YOUR OBJECTIVE – An exact transcription of the lines below, from the first through the one containing "Entrepreneurship", is the only output wanted.

Data extracted from a collection
=====
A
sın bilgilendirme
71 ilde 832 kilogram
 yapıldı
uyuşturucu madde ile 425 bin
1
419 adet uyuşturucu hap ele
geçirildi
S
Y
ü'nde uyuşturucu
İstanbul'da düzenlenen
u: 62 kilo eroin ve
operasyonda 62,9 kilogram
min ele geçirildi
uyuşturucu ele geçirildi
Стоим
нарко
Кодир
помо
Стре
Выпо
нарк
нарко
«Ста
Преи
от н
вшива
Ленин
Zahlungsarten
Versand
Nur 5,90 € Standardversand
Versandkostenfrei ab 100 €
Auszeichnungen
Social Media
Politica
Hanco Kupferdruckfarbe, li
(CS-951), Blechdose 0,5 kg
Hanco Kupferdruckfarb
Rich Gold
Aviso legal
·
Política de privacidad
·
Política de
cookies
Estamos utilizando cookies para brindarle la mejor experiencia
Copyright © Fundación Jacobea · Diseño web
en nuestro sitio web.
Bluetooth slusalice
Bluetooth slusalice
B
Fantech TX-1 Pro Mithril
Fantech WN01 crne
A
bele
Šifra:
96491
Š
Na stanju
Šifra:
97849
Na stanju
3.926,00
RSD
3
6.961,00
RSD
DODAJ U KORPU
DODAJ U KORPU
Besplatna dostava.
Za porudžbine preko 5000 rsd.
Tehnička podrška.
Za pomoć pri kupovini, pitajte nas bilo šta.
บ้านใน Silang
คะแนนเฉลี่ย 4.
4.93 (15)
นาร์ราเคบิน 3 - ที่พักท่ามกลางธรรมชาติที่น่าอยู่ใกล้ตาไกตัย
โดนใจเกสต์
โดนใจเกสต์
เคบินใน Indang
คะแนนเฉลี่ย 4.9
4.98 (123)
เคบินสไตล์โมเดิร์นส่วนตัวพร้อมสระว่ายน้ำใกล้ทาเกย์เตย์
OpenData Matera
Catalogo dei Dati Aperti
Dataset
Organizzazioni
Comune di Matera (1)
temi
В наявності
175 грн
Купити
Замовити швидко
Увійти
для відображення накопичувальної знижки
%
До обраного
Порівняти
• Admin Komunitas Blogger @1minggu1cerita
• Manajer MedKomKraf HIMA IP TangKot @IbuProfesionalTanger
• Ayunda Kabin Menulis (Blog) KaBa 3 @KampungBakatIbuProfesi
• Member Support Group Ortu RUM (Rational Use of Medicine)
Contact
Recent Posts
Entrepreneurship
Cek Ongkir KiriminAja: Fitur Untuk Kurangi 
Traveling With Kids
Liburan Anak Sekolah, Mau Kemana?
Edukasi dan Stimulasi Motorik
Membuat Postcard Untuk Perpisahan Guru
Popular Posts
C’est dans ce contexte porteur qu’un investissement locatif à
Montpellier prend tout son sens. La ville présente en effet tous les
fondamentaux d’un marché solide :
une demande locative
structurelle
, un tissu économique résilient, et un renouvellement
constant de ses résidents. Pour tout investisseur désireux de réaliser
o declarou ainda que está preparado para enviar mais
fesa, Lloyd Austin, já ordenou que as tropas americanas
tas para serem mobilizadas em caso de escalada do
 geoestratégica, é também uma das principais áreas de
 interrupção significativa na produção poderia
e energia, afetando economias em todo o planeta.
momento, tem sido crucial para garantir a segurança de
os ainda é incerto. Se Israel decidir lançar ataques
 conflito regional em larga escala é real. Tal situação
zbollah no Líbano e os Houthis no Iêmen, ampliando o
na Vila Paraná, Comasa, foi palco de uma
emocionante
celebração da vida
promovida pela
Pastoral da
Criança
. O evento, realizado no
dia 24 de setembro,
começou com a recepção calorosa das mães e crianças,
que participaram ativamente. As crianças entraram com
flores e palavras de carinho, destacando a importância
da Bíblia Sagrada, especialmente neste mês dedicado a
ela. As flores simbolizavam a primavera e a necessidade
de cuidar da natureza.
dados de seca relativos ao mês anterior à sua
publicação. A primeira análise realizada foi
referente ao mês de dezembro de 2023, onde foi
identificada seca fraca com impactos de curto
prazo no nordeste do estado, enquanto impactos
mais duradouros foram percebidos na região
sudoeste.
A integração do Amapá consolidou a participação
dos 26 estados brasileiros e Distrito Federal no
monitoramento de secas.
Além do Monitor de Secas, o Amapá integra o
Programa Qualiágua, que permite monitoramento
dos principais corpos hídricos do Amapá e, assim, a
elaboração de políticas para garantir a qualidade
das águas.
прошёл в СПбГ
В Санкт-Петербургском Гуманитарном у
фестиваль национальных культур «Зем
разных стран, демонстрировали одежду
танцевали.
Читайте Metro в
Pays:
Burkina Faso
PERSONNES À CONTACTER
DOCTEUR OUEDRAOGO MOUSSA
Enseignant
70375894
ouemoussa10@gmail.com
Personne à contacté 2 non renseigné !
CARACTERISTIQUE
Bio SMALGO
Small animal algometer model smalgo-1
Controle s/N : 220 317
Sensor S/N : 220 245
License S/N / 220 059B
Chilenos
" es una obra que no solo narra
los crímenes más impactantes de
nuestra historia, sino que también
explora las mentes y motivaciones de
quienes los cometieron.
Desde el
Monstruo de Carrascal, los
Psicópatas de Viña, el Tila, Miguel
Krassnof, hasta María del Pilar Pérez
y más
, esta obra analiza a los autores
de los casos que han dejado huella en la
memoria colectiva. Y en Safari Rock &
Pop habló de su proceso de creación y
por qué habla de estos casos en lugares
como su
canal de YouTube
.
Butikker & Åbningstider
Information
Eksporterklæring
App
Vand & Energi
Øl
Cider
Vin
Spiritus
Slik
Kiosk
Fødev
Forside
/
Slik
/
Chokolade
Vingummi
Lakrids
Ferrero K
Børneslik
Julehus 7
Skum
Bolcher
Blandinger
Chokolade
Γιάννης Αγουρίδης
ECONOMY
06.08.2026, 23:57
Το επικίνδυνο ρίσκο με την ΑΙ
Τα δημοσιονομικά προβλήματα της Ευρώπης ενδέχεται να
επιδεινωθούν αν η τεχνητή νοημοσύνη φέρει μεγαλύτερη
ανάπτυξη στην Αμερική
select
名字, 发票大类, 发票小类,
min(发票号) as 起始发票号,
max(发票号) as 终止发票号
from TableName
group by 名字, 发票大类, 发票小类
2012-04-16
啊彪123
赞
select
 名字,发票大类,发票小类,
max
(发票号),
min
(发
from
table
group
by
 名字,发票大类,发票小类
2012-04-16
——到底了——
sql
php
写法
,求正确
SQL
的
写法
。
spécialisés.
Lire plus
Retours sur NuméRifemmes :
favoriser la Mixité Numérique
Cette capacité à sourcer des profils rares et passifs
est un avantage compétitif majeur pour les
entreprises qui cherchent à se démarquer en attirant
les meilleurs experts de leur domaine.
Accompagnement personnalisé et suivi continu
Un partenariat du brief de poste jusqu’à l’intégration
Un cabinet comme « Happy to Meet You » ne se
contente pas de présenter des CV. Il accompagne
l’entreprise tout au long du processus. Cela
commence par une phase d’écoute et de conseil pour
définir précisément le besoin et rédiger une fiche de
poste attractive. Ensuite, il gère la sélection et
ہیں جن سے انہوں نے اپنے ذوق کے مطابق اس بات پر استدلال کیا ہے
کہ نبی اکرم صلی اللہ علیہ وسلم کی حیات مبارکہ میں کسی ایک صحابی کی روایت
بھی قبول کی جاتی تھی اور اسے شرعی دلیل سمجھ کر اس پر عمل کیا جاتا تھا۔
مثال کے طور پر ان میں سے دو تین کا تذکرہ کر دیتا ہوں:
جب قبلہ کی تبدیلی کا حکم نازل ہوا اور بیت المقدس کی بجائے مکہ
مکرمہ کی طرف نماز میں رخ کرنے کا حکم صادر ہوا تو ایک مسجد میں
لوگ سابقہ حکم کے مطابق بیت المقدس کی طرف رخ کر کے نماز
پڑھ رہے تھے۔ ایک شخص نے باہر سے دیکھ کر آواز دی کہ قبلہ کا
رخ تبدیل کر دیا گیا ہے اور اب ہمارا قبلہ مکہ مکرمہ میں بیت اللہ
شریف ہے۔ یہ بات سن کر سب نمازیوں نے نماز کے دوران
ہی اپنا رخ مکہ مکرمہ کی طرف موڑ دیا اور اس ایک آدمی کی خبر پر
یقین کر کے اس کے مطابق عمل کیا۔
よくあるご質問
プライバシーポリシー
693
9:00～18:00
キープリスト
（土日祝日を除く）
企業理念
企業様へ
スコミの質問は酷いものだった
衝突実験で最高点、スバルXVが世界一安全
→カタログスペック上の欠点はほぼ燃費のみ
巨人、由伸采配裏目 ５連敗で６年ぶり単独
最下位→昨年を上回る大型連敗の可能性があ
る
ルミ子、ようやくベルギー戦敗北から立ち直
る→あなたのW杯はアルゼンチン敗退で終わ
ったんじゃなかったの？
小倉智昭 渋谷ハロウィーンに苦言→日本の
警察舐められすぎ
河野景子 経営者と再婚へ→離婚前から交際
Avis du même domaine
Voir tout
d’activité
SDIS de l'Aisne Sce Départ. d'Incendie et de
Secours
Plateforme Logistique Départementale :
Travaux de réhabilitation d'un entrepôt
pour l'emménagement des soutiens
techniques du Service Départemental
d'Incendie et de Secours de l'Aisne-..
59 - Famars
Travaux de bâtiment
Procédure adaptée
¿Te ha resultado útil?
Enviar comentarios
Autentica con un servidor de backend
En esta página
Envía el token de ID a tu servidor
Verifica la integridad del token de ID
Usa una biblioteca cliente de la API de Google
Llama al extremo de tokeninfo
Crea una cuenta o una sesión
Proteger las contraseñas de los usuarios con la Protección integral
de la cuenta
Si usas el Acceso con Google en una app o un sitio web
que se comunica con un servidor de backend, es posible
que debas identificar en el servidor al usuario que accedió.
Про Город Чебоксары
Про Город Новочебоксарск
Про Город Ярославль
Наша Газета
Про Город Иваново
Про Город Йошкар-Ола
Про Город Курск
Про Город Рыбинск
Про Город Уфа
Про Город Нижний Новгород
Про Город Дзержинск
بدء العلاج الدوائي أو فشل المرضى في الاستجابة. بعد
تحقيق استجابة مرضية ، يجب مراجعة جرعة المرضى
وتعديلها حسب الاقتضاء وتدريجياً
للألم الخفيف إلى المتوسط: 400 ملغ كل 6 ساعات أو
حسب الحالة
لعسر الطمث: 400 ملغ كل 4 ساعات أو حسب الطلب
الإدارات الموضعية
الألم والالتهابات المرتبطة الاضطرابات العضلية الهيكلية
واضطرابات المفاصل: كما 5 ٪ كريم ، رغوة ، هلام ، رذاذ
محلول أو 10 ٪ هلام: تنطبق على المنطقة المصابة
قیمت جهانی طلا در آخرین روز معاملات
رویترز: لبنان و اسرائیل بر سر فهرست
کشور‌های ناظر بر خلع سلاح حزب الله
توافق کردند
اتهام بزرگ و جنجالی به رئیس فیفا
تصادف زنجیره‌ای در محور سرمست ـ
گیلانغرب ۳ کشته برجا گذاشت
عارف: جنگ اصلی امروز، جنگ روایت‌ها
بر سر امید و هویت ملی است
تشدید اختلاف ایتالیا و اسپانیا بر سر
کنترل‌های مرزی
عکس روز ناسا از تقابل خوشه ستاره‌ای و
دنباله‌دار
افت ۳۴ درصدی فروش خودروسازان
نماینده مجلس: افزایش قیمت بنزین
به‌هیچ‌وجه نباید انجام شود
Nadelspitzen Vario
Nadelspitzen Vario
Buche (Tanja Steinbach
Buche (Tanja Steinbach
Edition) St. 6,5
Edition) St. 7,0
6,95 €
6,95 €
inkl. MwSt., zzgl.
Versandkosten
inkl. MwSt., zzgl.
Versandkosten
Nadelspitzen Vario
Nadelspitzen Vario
=====
RESULT –
A
sın bilgilendirme
71 ilde 832 kilogram
 yapıldı
uyuşturucu madde ile 425 bin
1
419 adet uyuşturucu hap ele
geçirildi
S
Y
ü'nde uyuşturucu
İstanbul'da düzenlenen
u: 62 kilo eroin ve
operasyonda 62,9 kilogram
min ele geçirildi
uyuşturucu ele geçirildi
Стоим
нарко
Кодир
помо
Стре
Выпо
нарк
нарко
«Ста
Преи
от н
вшива
Ленин
Zahlungsarten
Versand
Nur 5,90 € Standardversand
Versandkostenfrei ab 100 €
Auszeichnungen
Social Media
Politica
Hanco Kupferdruckfarbe, li
(CS-951), Blechdose 0,5 kg
Hanco Kupferdruckfarb
Rich Gold
Aviso legal
·
Política de privacidad
·
Política de
cookies
Estamos utilizando cookies para brindarle la mejor experiencia
Copyright © Fundación Jacobea · Diseño web
en nuestro sitio web.
Bluetooth slusalice
Bluetooth slusalice
B
Fantech TX-1 Pro Mithril
Fantech WN01 crne
A
bele
Šifra:
96491
Š
Na stanju
Šifra:
97849
Na stanju
3.926,00
RSD
3
6.961,00
RSD
DODAJ U KORPU
DODAJ U KORPU
Besplatna dostava.
Za porudžbine preko 5000 rsd.
Tehnička podrška.
Za pomoć pri kupovini, pitajte nas bilo šta.
บ้านใน Silang
คะแนนเฉลี่ย 4.
4.93 (15)
นาร์ราเคบิน 3 - ที่พักท่ามกลางธรรมชาติที่น่าอยู่ใกล้ตาไกตัย
โดนใจเกสต์
โดนใจเกสต์
เคบินใน Indang
คะแนนเฉลี่ย 4.9
4.98 (123)
เคบินสไตล์โมเดิร์นส่วนตัวพร้อมสระว่ายน้ำใกล้ทาเกย์เตย์
OpenData Matera
Catalogo dei Dati Aperti
Dataset
Organizzazioni
Comune di Matera (1)
temi
В наявності
175 грн
Купити
Замовити швидко
Увійти
для відображення накопичувальної знижки
%
До обраного
Порівняти
• Admin Komunitas Blogger @1minggu1cerita
• Manajer MedKomKraf HIMA IP TangKot @IbuProfesionalTanger
• Ayunda Kabin Menulis (Blog) KaBa 3 @KampungBakatIbuProfesi
• Member Support Group Ortu RUM (Rational Use of Medicine)
Contact
Recent Posts
Entrepreneurship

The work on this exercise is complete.